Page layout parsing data

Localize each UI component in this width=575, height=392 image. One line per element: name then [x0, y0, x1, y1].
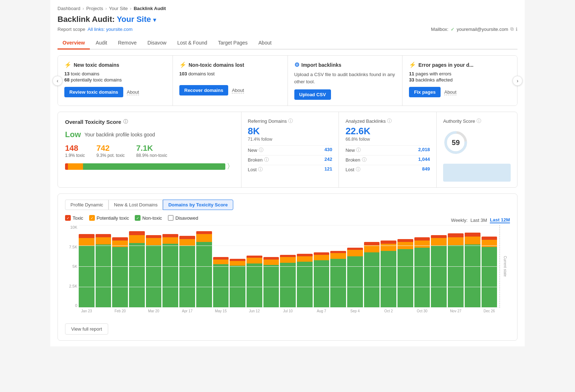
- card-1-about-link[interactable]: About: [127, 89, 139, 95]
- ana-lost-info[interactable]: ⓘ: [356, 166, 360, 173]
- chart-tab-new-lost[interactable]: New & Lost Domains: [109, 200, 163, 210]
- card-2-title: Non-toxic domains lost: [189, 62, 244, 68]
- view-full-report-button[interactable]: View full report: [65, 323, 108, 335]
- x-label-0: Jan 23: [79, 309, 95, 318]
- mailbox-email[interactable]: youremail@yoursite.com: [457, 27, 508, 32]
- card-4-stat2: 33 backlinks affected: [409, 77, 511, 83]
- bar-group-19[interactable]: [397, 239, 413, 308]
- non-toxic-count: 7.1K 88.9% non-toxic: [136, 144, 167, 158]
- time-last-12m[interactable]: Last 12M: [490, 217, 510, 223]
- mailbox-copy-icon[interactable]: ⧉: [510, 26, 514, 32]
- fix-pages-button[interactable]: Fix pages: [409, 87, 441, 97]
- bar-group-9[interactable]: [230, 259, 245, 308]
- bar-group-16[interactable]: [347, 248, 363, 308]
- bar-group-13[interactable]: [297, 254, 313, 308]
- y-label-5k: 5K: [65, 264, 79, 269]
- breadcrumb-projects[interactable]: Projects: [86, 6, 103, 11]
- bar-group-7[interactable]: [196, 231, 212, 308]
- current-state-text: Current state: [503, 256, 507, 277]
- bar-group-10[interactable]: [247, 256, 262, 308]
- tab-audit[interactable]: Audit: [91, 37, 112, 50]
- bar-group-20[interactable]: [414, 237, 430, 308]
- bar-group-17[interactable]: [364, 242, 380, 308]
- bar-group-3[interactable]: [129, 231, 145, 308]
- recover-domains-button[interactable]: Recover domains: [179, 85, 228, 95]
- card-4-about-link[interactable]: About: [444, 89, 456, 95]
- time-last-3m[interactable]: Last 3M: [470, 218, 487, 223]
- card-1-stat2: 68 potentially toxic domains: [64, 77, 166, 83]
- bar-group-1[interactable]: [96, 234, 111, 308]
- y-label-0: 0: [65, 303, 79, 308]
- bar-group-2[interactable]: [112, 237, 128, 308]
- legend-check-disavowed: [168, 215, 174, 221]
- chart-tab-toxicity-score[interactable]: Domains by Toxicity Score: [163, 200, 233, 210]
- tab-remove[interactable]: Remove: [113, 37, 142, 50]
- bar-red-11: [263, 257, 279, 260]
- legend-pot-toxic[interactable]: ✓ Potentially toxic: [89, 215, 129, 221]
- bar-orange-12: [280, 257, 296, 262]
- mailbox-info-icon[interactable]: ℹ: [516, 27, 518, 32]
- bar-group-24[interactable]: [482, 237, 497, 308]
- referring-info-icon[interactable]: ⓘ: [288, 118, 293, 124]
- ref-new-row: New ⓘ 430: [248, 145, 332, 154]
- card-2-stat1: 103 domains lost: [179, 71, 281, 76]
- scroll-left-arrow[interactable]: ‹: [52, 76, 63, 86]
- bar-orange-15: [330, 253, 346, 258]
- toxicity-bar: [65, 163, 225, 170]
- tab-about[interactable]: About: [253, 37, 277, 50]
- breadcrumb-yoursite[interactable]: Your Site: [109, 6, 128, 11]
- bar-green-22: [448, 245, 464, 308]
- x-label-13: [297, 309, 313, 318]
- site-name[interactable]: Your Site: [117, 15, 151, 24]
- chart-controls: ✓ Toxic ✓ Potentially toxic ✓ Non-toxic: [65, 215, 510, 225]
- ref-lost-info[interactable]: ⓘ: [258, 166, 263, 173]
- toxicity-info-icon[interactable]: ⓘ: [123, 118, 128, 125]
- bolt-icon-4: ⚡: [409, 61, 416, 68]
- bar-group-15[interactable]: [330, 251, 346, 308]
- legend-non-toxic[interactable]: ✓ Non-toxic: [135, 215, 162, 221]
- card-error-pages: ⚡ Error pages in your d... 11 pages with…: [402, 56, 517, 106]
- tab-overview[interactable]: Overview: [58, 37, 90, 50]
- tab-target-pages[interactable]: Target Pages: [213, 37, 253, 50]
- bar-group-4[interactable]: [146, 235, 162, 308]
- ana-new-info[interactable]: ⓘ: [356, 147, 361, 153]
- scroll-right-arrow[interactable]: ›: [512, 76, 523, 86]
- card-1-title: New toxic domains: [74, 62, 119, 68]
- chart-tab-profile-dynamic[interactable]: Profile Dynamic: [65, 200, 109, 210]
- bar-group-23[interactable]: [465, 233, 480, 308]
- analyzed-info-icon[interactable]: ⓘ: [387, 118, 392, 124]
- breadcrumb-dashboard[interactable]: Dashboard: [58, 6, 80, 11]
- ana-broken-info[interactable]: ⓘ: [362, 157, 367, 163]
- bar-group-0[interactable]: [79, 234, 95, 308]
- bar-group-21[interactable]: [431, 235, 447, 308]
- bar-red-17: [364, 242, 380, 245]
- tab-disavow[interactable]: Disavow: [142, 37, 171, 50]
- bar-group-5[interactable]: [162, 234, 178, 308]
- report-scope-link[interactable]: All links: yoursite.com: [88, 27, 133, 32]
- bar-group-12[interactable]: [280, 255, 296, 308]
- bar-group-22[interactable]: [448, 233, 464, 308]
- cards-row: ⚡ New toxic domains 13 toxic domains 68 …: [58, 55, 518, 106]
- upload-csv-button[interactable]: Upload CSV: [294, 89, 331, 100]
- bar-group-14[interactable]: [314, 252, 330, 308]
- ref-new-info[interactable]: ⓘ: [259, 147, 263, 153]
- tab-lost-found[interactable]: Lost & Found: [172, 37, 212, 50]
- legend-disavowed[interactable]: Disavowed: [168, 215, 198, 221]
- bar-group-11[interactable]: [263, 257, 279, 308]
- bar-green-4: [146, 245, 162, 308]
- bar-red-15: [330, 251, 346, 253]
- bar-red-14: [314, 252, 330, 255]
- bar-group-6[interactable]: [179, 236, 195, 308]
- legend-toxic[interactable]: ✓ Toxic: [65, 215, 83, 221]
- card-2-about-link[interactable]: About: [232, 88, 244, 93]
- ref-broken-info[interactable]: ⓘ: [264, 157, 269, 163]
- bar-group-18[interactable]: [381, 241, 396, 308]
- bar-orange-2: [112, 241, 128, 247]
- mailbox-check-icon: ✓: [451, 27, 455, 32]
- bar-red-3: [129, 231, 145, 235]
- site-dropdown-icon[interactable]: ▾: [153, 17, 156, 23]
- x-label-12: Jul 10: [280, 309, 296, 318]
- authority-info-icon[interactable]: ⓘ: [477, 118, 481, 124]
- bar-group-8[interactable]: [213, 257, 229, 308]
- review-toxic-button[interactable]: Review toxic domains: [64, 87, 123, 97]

# WHAT IS REQUIRED
Every line in the data above needs to be given again exactly, pictures aside.

# REPLY
Localize each UI component in this width=575, height=392 image. One line per element: name then [x0, y0, x1, y1].
- card-1-about-link[interactable]: About: [127, 89, 139, 95]
- ana-lost-info[interactable]: ⓘ: [356, 166, 360, 173]
- chart-tab-new-lost[interactable]: New & Lost Domains: [109, 200, 163, 210]
- card-2-title: Non-toxic domains lost: [189, 62, 244, 68]
- view-full-report-button[interactable]: View full report: [65, 323, 108, 335]
- x-label-0: Jan 23: [79, 309, 95, 318]
- mailbox-email[interactable]: youremail@yoursite.com: [457, 27, 508, 32]
- card-4-stat2: 33 backlinks affected: [409, 77, 511, 83]
- bar-group-19[interactable]: [397, 239, 413, 308]
- non-toxic-count: 7.1K 88.9% non-toxic: [136, 144, 167, 158]
- time-last-12m[interactable]: Last 12M: [490, 217, 510, 223]
- mailbox-copy-icon[interactable]: ⧉: [510, 26, 514, 32]
- fix-pages-button[interactable]: Fix pages: [409, 87, 441, 97]
- bar-group-9[interactable]: [230, 259, 245, 308]
- bar-group-16[interactable]: [347, 248, 363, 308]
- bar-group-13[interactable]: [297, 254, 313, 308]
- y-label-5k: 5K: [65, 264, 79, 269]
- breadcrumb-projects[interactable]: Projects: [86, 6, 103, 11]
- bar-group-7[interactable]: [196, 231, 212, 308]
- current-state-text: Current state: [503, 256, 507, 277]
- bar-group-10[interactable]: [247, 256, 262, 308]
- tab-audit[interactable]: Audit: [91, 37, 112, 50]
- bar-group-20[interactable]: [414, 237, 430, 308]
- bar-group-17[interactable]: [364, 242, 380, 308]
- bar-group-3[interactable]: [129, 231, 145, 308]
- recover-domains-button[interactable]: Recover domains: [179, 85, 228, 95]
- card-4-about-link[interactable]: About: [444, 89, 456, 95]
- time-last-3m[interactable]: Last 3M: [470, 218, 487, 223]
- card-1-stat2: 68 potentially toxic domains: [64, 77, 166, 83]
- bar-group-1[interactable]: [96, 234, 111, 308]
- y-label-0: 0: [65, 303, 79, 308]
- bar-group-2[interactable]: [112, 237, 128, 308]
- legend-check-disavowed: [168, 215, 174, 221]
- chart-tab-toxicity-score[interactable]: Domains by Toxicity Score: [163, 200, 233, 210]
- tab-remove[interactable]: Remove: [113, 37, 142, 50]
- bar-red-11: [263, 257, 279, 260]
- legend-pot-toxic[interactable]: ✓ Potentially toxic: [89, 215, 129, 221]
- bar-orange-12: [280, 257, 296, 262]
- mailbox-info-icon[interactable]: ℹ: [516, 27, 518, 32]
- bar-group-24[interactable]: [482, 237, 497, 308]
- referring-info-icon[interactable]: ⓘ: [288, 118, 293, 124]
- ref-new-row: New ⓘ 430: [248, 145, 332, 154]
- card-2-stat1: 103 domains lost: [179, 71, 281, 76]
- scroll-left-arrow[interactable]: ‹: [52, 76, 63, 86]
- bar-orange-15: [330, 253, 346, 258]
- toxicity-bar: [65, 163, 225, 170]
- tab-about[interactable]: About: [253, 37, 277, 50]
- breadcrumb-yoursite[interactable]: Your Site: [109, 6, 128, 11]
- bar-green-22: [448, 245, 464, 308]
- x-label-13: [297, 309, 313, 318]
- site-name[interactable]: Your Site: [117, 15, 151, 24]
- chart-controls: ✓ Toxic ✓ Potentially toxic ✓ Non-toxic: [65, 215, 510, 225]
- ref-lost-info[interactable]: ⓘ: [258, 166, 263, 173]
- toxicity-info-icon[interactable]: ⓘ: [123, 118, 128, 125]
- bolt-icon-4: ⚡: [409, 61, 416, 68]
- bar-group-15[interactable]: [330, 251, 346, 308]
- legend-non-toxic[interactable]: ✓ Non-toxic: [135, 215, 162, 221]
- card-error-pages: ⚡ Error pages in your d... 11 pages with…: [402, 56, 517, 106]
- tab-overview[interactable]: Overview: [58, 37, 90, 50]
- tab-target-pages[interactable]: Target Pages: [213, 37, 253, 50]
- bar-group-4[interactable]: [146, 235, 162, 308]
- ana-new-info[interactable]: ⓘ: [356, 147, 361, 153]
- scroll-right-arrow[interactable]: ›: [512, 76, 523, 86]
- card-1-title: New toxic domains: [74, 62, 119, 68]
- chart-tab-profile-dynamic[interactable]: Profile Dynamic: [65, 200, 109, 210]
- bar-group-23[interactable]: [465, 233, 480, 308]
- analyzed-info-icon[interactable]: ⓘ: [387, 118, 392, 124]
- breadcrumb-dashboard[interactable]: Dashboard: [58, 6, 80, 11]
- ana-broken-info[interactable]: ⓘ: [362, 157, 367, 163]
- bar-group-0[interactable]: [79, 234, 95, 308]
- bar-group-21[interactable]: [431, 235, 447, 308]
- bar-red-17: [364, 242, 380, 245]
- tab-disavow[interactable]: Disavow: [142, 37, 171, 50]
- bar-group-5[interactable]: [162, 234, 178, 308]
- report-scope-link[interactable]: All links: yoursite.com: [88, 27, 133, 32]
- bar-group-12[interactable]: [280, 255, 296, 308]
- bar-group-22[interactable]: [448, 233, 464, 308]
- cards-row: ⚡ New toxic domains 13 toxic domains 68 …: [58, 55, 518, 106]
- upload-csv-button[interactable]: Upload CSV: [294, 89, 331, 100]
- bar-group-14[interactable]: [314, 252, 330, 308]
- ref-new-info[interactable]: ⓘ: [259, 147, 263, 153]
- tab-lost-found[interactable]: Lost & Found: [172, 37, 212, 50]
- legend-disavowed[interactable]: Disavowed: [168, 215, 198, 221]
- bar-group-11[interactable]: [263, 257, 279, 308]
- bar-green-4: [146, 245, 162, 308]
- bar-red-15: [330, 251, 346, 253]
- bar-red-14: [314, 252, 330, 255]
- bar-group-6[interactable]: [179, 236, 195, 308]
- legend-toxic[interactable]: ✓ Toxic: [65, 215, 83, 221]
- card-2-about-link[interactable]: About: [232, 88, 244, 93]
- ref-broken-info[interactable]: ⓘ: [264, 157, 269, 163]
- bar-group-18[interactable]: [381, 241, 396, 308]
- bar-orange-2: [112, 241, 128, 247]
- mailbox-check-icon: ✓: [451, 27, 455, 32]
- bar-red-3: [129, 231, 145, 235]
- site-dropdown-icon[interactable]: ▾: [153, 17, 156, 23]
- x-label-12: Jul 10: [280, 309, 296, 318]
- authority-info-icon[interactable]: ⓘ: [477, 118, 481, 124]
- bar-group-8[interactable]: [213, 257, 229, 308]
- review-toxic-button[interactable]: Review toxic domains: [64, 87, 123, 97]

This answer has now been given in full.